I think there's some confusion here. The kana are not word pictures; that's the kanji. The kana are a syllabary, which with Japanese's limited phonemes, is close enough to an alphabet for practical purposes. At one point, many years ago, I could handle both hiragana and katakana well enough to passably pronounce what I was reading (barring accentuation), although I didn't necessarily understand it. At any rate, the kana are not that hard to learn to read.Hampie wrote:I read somewhere that the word pictures of kana is very much harder to read than those of the Latin alphabet and the korean Hangeul. They’re not distinct enough to allow any flow in the reading. I personally, with not good knowledge of Japanese at all, can hardly stand looking at a kana only text.

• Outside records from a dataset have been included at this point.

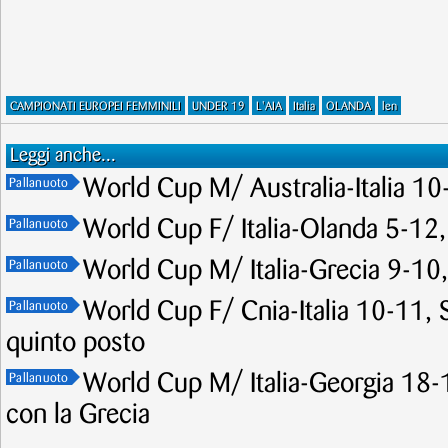
CAMPIONATI EUROPEI FEMMINILI
UNDER 19
L'AIA
Italia
OLANDA
len
Leggi anche...
World Cup M/ Australia-Italia 10-
Pallanuoto
World Cup F/ Italia-Olanda 5-12,
Pallanuoto
World Cup M/ Italia-Grecia 9-10, 
Pallanuoto
World Cup F/ Cnia-Italia 10-11, Se
Pallanuoto
quinto posto
World Cup M/ Italia-Georgia 18-1
Pallanuoto
con la Grecia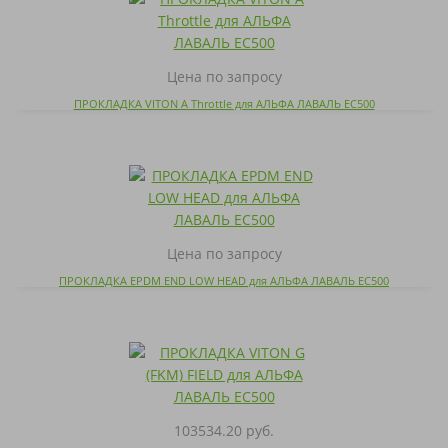
Цена по запросу
ПРОКЛАДКА VITON A Throttle для АЛЬФА ЛАВАЛЬ EC500
Цена по запросу
ПРОКЛАДКА EPDM END LOW HEAD для АЛЬФА ЛАВАЛЬ EC500
103534.20 руб.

The kanji are much harder to read than Western orthography or Hangul, primarily because there are thousands of them. It takes knowledge of about 2000 kanji to get a high school diploma in Japan. The more literate, like college grads who don't focus exclusively on math and tech, would know closer to 5000. Also, some are so complex, that it is hard to visually differentiate them in small fonts. I think this is why Taiwan simmplified their kanji, although nationalism may have had something to do with it.

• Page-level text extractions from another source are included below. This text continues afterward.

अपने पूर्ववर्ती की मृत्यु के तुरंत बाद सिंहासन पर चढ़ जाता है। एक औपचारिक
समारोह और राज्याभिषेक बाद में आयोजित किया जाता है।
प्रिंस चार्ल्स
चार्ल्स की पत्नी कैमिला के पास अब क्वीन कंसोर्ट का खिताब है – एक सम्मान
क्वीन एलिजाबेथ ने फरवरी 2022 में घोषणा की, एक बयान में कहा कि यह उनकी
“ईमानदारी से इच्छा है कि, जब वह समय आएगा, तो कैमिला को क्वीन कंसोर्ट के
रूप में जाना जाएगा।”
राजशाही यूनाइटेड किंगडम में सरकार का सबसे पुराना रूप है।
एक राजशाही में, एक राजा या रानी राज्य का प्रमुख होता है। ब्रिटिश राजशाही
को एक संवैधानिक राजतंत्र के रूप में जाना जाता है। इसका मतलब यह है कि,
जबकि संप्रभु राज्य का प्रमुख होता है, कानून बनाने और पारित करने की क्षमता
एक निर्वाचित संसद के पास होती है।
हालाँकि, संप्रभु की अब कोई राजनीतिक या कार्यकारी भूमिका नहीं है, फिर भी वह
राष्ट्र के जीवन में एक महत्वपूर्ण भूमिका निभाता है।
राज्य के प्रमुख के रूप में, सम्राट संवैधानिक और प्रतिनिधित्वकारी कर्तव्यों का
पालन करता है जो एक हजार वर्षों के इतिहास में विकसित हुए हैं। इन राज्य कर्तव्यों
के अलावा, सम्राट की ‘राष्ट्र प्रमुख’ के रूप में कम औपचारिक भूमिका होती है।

As for the Japanese writing system I know pretty much about it, and I can read kana , and 100 kanji (yeeha!). Kana evolved from simplification of man’yougana, hiragana from running-style cursive script and katakana from parts of the man’yougana signs. Also, China, has simplified their signs in the 50ies thanks to Mao :3. I will… try again to explain what I wanted to say tomorrow because I think I need to go to sleep now...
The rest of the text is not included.